Concatenating Text Instances

greeting = Text("Hello")
name_and_label = Text(("name", "World"))
combined = greeting + ", " + name_and_label
print(combined)
# Output: "Hello, World"

Remember to always add a trailing or prefix space when concatenating Texts that are supposed to be separate words / sentences. This sometimes also applies to multiplication, as in the example below.

Formatting Text Instances

template = Text("Dear {title} {last_name},")
formatted = template * {"title": "Mr.", "last_name": "Doe", "unmatched_key":"value"}
print(formatted)
# Output: "Dear Mr. Doe,value"

Remember that entries of the right text with unmatched keys will be appended to the result

Accessing content

The pairs that make up a text object can be accessed with its .items() method, and we can edit these entries using indexing similar to pandas, which uses .iloc and .loc:

text = Text({"key1":"Value1", "key2":"Value2"})
print(text.keys())
# Output: ['key1', 'key2']
print(text.items())
# Output: [('key1', 'Value1'), ('key2', 'Value2')]
print(text.iloc[0])
# Output: ('key1', 'Value1')
print(text.loc['key1'])
# Output: 'Value1'

The content can have nested entries, e.g. when representing a chat history.
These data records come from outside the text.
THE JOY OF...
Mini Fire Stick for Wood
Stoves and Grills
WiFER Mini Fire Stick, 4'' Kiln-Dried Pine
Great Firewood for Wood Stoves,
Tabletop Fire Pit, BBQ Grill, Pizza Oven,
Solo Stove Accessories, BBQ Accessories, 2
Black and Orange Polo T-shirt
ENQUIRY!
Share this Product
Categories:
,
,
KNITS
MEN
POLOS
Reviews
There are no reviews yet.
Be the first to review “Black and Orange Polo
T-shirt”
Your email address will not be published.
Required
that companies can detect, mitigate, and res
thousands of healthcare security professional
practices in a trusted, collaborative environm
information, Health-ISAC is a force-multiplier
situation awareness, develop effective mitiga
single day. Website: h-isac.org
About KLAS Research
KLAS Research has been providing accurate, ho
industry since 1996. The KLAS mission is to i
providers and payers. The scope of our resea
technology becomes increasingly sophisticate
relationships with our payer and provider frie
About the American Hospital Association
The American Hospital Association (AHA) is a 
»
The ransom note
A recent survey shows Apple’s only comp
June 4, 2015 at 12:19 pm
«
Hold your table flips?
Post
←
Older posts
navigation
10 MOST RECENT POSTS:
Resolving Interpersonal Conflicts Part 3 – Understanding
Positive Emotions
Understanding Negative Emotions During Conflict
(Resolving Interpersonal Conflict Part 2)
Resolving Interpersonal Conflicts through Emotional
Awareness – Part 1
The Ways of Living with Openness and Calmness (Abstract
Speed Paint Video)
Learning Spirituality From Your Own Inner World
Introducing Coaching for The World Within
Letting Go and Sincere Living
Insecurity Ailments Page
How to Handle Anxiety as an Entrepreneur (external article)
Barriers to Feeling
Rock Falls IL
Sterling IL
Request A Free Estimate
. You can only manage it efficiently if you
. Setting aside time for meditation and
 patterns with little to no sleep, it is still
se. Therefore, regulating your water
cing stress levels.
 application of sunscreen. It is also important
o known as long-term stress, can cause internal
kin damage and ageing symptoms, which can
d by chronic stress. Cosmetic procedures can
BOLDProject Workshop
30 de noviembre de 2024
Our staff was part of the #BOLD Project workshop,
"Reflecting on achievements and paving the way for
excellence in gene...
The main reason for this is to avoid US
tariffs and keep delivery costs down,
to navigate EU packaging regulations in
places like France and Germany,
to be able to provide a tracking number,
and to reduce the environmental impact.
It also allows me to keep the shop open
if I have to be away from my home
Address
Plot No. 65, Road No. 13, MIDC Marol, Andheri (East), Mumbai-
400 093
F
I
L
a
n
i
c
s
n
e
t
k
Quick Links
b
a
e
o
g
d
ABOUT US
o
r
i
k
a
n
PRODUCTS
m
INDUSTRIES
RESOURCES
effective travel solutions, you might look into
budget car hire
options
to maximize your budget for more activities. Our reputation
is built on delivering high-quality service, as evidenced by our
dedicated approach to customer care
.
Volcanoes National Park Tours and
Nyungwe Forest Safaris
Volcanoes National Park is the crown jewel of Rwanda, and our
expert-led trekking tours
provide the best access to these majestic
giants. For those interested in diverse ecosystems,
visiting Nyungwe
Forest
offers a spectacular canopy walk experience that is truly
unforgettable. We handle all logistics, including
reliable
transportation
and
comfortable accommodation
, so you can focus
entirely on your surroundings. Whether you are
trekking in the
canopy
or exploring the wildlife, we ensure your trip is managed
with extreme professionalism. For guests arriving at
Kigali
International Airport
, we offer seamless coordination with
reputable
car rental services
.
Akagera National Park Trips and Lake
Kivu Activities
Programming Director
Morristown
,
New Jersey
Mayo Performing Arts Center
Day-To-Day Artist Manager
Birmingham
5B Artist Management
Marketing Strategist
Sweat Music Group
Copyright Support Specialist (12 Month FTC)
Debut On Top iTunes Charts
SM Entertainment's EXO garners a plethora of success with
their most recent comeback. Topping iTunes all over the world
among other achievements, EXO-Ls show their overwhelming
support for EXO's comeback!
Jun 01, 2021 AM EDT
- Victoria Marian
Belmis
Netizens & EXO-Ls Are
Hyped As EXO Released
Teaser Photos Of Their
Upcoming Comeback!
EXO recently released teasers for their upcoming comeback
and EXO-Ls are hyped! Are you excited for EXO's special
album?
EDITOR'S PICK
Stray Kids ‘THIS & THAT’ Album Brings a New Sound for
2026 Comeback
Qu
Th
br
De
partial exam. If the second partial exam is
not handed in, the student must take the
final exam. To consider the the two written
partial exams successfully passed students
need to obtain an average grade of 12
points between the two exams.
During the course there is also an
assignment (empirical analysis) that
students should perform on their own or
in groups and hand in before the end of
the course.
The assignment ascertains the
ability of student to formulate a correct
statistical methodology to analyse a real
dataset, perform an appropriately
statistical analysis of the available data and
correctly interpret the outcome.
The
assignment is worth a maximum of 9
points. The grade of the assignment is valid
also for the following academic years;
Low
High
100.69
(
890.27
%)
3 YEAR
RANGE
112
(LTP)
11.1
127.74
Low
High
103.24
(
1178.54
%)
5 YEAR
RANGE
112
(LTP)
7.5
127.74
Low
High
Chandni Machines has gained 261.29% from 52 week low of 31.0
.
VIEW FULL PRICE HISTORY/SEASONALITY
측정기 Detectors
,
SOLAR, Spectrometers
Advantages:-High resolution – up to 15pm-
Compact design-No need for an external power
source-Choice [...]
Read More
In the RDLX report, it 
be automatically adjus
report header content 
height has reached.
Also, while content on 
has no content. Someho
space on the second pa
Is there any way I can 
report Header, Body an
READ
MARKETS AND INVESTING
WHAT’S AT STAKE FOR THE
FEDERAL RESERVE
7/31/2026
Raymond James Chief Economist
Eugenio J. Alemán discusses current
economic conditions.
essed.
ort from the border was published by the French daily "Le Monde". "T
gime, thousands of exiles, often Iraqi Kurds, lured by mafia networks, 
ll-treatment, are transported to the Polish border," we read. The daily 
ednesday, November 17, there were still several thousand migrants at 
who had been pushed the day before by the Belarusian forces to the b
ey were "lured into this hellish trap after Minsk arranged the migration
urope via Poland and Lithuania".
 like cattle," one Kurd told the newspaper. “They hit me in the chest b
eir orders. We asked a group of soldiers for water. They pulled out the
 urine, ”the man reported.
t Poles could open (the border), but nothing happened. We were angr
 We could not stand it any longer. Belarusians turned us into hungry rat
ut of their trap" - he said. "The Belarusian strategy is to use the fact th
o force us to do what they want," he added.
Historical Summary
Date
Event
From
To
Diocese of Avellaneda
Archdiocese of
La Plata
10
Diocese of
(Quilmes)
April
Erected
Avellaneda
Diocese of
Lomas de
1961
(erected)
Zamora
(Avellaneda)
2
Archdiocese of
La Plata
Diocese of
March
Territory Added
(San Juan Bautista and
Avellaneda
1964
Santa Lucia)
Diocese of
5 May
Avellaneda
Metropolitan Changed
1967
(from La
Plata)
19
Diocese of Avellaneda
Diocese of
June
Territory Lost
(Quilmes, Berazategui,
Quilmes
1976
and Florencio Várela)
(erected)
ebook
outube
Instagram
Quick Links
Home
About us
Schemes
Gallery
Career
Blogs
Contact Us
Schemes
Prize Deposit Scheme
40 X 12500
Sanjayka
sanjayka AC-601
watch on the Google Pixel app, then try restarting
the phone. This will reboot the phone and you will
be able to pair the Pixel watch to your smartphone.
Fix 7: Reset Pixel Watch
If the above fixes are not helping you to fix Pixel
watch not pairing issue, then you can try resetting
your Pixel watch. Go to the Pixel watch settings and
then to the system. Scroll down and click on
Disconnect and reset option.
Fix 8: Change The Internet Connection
To access them or format during multiplication use a dot between the keys, e.g. [('key1',('key2', 'value'))] can be accessed with loc['key1.key2']

Language Parsing

The Text class supports parsing (constructing the content structure from just a string) from various markup languages, such as HTML, Markdown, and LaTeX and save them back to text files (potentially in a different language). By default, Text tries to parse an f-string syntax. Both parsing from and casting to strings is explained 'here'.

Notes

  • If you want to perform some LLM operation on each "segment" of Text separately, you can use .to_tensor() to create a 1-d tensor with separate entries for each element (normally, creating a TextTensor on a Text assumes the Text to be one element).
  • Be careful with strings with "{" and "}" symbols. If parse is not set to False LangTorch will attempt to parse such strings into segments as if it were an f-string.